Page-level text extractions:
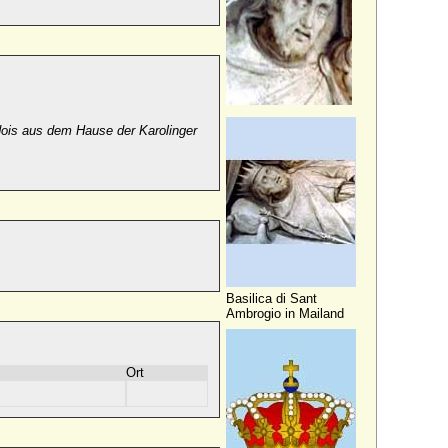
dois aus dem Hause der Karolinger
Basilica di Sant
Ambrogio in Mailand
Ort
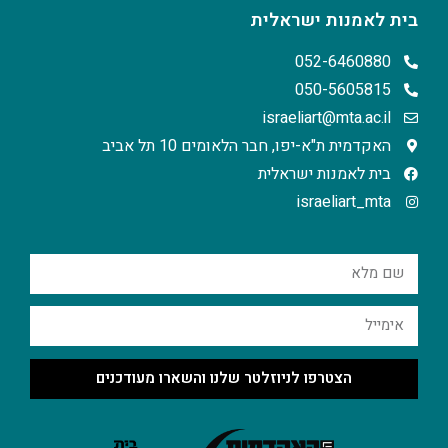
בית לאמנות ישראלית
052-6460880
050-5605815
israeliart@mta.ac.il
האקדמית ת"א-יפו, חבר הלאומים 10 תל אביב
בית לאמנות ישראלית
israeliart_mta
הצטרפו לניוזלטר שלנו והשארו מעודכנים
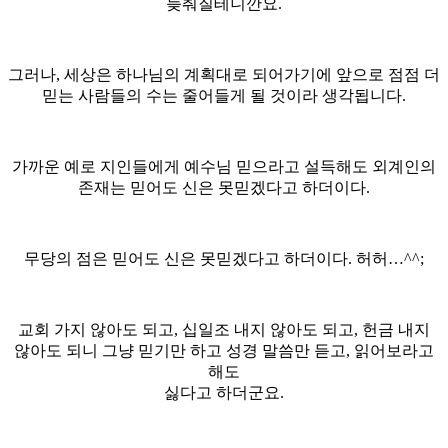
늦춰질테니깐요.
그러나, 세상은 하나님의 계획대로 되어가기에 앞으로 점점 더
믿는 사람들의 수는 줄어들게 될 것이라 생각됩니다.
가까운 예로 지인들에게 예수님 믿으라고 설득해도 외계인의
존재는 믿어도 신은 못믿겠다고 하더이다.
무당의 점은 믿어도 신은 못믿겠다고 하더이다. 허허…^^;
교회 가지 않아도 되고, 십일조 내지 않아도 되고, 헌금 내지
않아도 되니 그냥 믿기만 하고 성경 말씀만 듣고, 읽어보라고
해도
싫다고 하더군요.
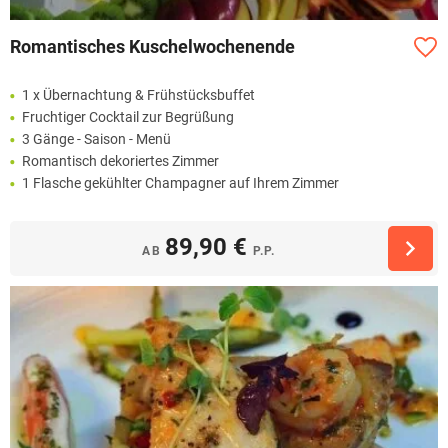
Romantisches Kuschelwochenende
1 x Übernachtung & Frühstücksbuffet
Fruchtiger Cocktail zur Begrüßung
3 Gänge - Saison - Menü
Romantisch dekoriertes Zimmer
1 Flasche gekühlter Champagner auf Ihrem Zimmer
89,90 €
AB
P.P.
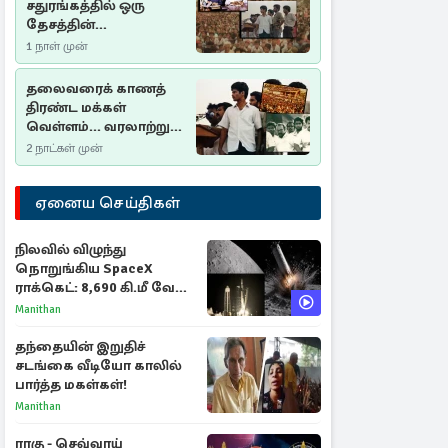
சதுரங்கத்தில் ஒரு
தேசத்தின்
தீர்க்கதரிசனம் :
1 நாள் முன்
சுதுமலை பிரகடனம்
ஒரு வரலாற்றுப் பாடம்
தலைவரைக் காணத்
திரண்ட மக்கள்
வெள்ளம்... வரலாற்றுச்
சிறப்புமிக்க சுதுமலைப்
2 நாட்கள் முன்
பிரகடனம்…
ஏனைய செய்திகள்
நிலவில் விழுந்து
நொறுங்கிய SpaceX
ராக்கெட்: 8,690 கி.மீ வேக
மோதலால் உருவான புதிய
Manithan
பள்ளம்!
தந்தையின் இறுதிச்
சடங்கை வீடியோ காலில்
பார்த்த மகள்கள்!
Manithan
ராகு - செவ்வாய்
...
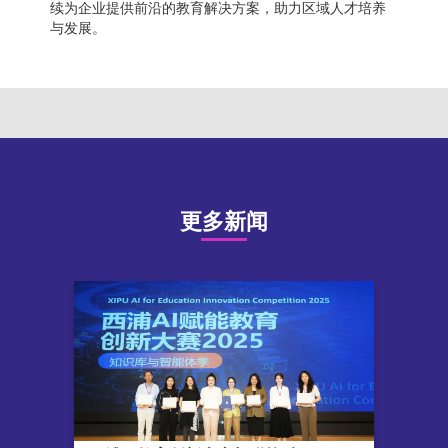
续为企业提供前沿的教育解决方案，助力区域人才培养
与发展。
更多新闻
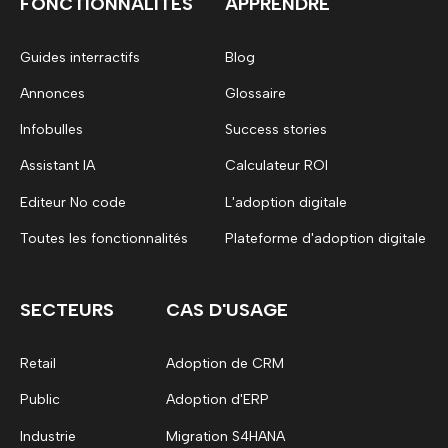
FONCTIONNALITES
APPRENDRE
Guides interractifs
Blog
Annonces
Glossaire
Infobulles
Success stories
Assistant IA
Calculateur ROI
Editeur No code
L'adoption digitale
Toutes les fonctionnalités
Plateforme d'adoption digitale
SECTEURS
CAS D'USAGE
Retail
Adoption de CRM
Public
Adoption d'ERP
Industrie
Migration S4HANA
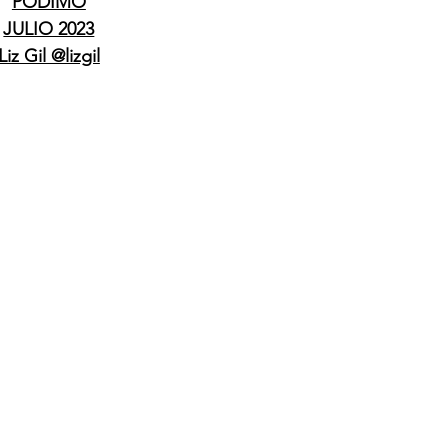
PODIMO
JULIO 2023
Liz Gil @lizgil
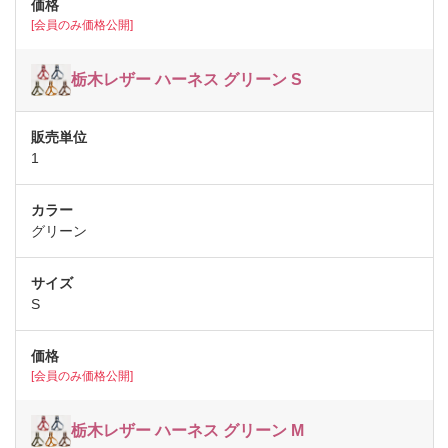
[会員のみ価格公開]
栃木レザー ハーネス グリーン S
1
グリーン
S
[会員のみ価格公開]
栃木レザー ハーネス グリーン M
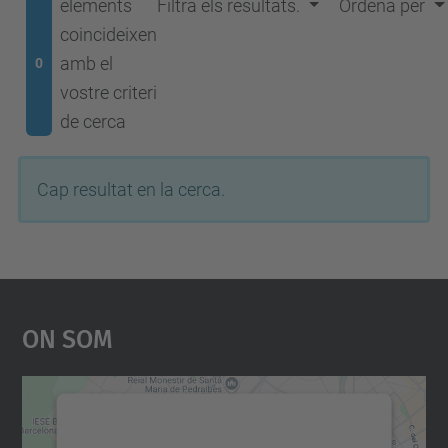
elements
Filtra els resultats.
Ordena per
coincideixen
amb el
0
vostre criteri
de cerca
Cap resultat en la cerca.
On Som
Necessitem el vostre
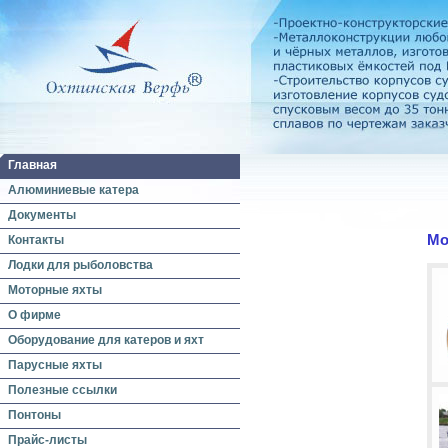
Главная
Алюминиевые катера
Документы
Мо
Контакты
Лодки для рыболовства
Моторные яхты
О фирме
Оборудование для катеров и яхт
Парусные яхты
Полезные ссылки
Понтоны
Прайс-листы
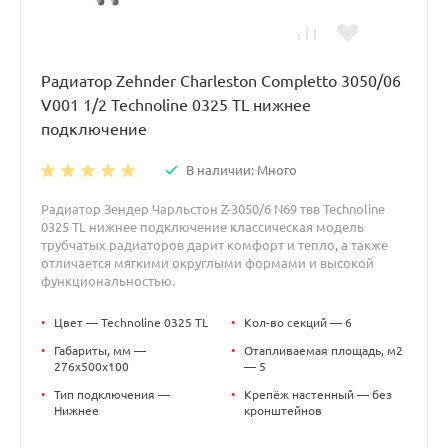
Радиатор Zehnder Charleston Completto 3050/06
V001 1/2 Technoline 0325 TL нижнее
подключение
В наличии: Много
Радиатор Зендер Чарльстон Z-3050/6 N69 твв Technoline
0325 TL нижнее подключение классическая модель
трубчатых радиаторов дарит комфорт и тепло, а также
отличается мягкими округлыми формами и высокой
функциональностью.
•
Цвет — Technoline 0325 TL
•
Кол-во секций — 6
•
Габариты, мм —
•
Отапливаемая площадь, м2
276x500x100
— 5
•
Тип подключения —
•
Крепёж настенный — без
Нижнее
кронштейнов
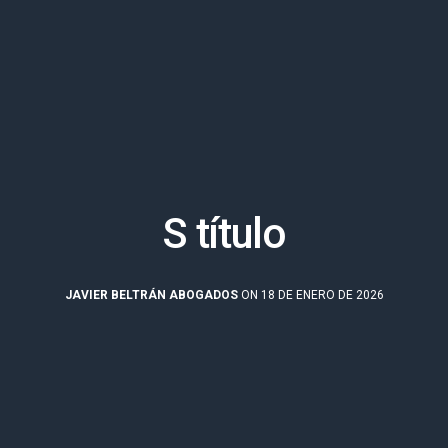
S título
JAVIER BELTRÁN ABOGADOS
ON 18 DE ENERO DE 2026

[INSTRUCTIONS FOR THE TASK]: All lines above from the one containing "சிறப்புமிக்க சுதுமலைப்" to the one containing "ராகு - செவ்வாய்" must be repeated exactly, both lines included, and no others.

[ANSWER TO THIS PROBLEM]:
சிறப்புமிக்க சுதுமலைப்
2 நாட்கள் முன்
பிரகடனம்…
ஏனைய செய்திகள்
நிலவில் விழுந்து
நொறுங்கிய SpaceX
ராக்கெட்: 8,690 கி.மீ வேக
மோதலால் உருவான புதிய
Manithan
பள்ளம்!
தந்தையின் இறுதிச்
சடங்கை வீடியோ காலில்
பார்த்த மகள்கள்!
Manithan
ராகு - செவ்வாய்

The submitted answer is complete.